Dans une décision du 25 juillet 2007, le Service de

l'emploi, représenté par le Contrôle du marché du travail (ci-après: SDE), a

refusé la demande déposée par X.________, au motif que, par décision du 7 mars

2007, le Conseil d'Etat vaudois avait décidé de renoncer à l'opportunité

conférée par l'art. 8 al. 3 de l'ordonnance du Conseil fédéral du 6

octobre 1986 limitant le nombre des étrangers (OLE; RS 823.21) et de ne plus

entrer en matière sur l'octroi de permis L à des artistes de cabaret

extra-communautaires dès le 1er juillet 2007.

C.

X.________ (ci-après: le recourant) a recouru au Tribunal

administratif contre cette décision le 27 août 2007 en formulant les

conclusions suivantes:

"I. Par voie de mesures provisionnelles

Ordre est donné au Service de

l'emploi du Canton de Vaud, rue Caroline 11 à Lausanne, de délivrer, à titre

provisionnel, une autorisation de travail type L en faveur de Mme Y.________,

née le 24.09.1972.

II. Au fond

La décision rendue le 25 juillet

2007 par le Service de l'emploi du Canton de Vaud, rue Caroline 11 à Lausanne,

est réformée en ce sens qu'une autorisation de travail type L est délivrée en

faveur de Mme Y.________, née le 24.09.1972.
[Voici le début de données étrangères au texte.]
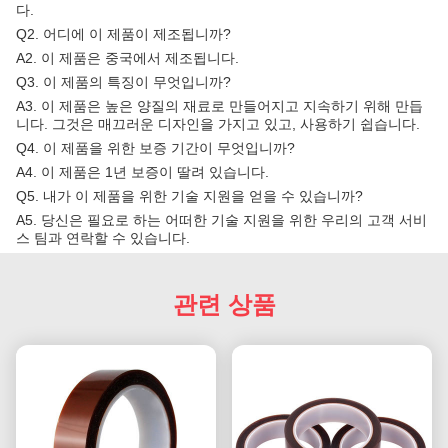
다.
Q2. 어디에 이 제품이 제조됩니까?
A2. 이 제품은 중국에서 제조됩니다.
Q3. 이 제품의 특징이 무엇입니까?
A3. 이 제품은 높은 양질의 재료로 만들어지고 지속하기 위해 만듭
니다. 그것은 매끄러운 디자인을 가지고 있고, 사용하기 쉽습니다.
Q4. 이 제품을 위한 보증 기간이 무엇입니까?
A4. 이 제품은 1년 보증이 딸려 있습니다.
Q5. 내가 이 제품을 위한 기술 지원을 얻을 수 있습니까?
A5. 당신은 필요로 하는 어떠한 기술 지원을 위한 우리의 고객 서비
스 팀과 연락할 수 있습니다.
관련 상품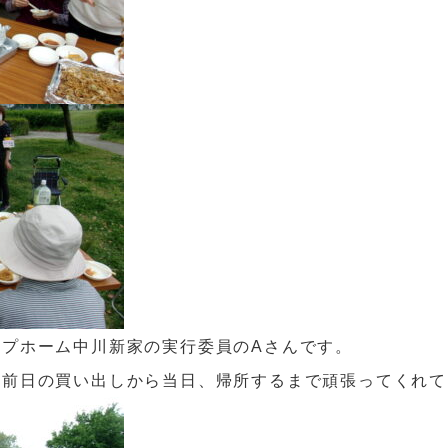
ープホーム中川新家の実行委員のAさんです。
り前日の買い出しから当日、帰所するまで頑張ってくれて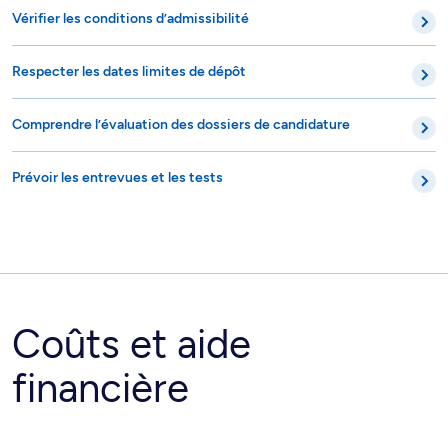
Vérifier les conditions d’admissibilité
Respecter les dates limites de dépôt
Comprendre l’évaluation des dossiers de candidature
Prévoir les entrevues et les tests
Coûts et aide
financière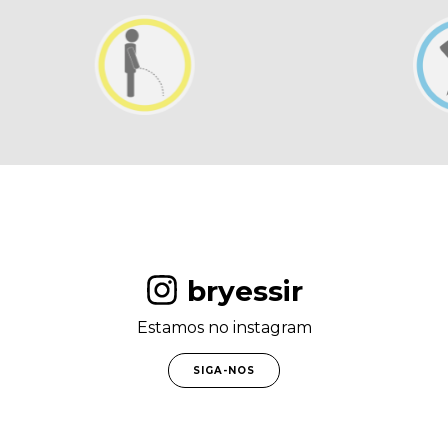
bryessir
Estamos no instagram
SIGA-NOS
Le recourant estime en substance que la décision

du Conseil d'Etat du 7 mars 2007 et, par voie de conséquence, celle rendue par

le SDE le 25 juillet 2007 viole son droit d'être entendu ainsi que le principe

de la proportionnalité. Il soulève également le grief de l'opportunité.

D.

Dans ses déterminations du 26 septembre 2007, le SDE s'est

opposé à l'octroi de mesures provisionnelles. Il se réfère en particulier à un

arrêt du Tribunal fédéral du 23 octobre 2006 (2A.546/2006) considérant, d'une

part, que l'art. 8 al. 3 litt. c OLE n'était pas de nature à

fonder un droit à une autorisation de séjour et, d'autre part, que la directive

(en l'occurrence valaisanne) excluant l'octroi de permis L à des artistes de

cabarets n'étant pas ressortissants de l'UE/AELE relevait du pouvoir

discrétionnaire laissé aux autorités cantonales.

E.

Par décision du 3 octobre 2007, le juge instructeur du

Tribunal administratif a rejeté la requête d'effet suspensif au motif suivant:

"Au vu de l'arrêt du Tribunal

fédéral produit par l'autorité intimée (arrêt du 23 octobre 2006, en la cause

2A.546/2006), le juge instructeur ne peut que constater que le

recours apparaît prima facie dénué de chance de succès. En effet, l'argumentation du recourant ne

se fonde pas sur des éléments particuliers de la situation de Y.________, mais vise uniquement l'interdiction générale

d'octroyer des permis L à des artistes de cabarets n'étant pas ressortissants

de l'UE/AELE prononcée par le Conseil d'Etat. Or, cette problématique a été

tranchée par l'arrêt susmentionné, d'une manière suffisamment claire pour lier

également le Tribunal de céans - à tout le moins au stade des mesures

provisionnelles - dans le cas d'espèce.".

F.

Le 5 octobre 2007, le SPOP a indiqué qu'il renonçait à se

déterminer.

G.

Dans sa réponse du 9 octobre 2007, le SDE a conclu au

rejet du recours.

H.

Le 15 octobre 2007, X.________ a déposé un recours

incident contre la décision du juge instructeur du 3 octobre 2007.

I.

Le tribunal a statué par voie de circulation.

J.

L’argumentation respective des parties sera reprise

ci-après dans la mesure utile.

Considérants

1.

a) Aux termes de l'art. 4 al. 1 de la loi du 18 décembre

1989.

sur la juridiction et la procédure administratives (LJPA; RSV 173.36), le

Tribunal administratif connaît en dernière instance cantonale de tous les

recours contre les décisions administratives cantonales ou communales lorsque

aucune autre autorité n'est expressément désignée par la loi pour en connaître.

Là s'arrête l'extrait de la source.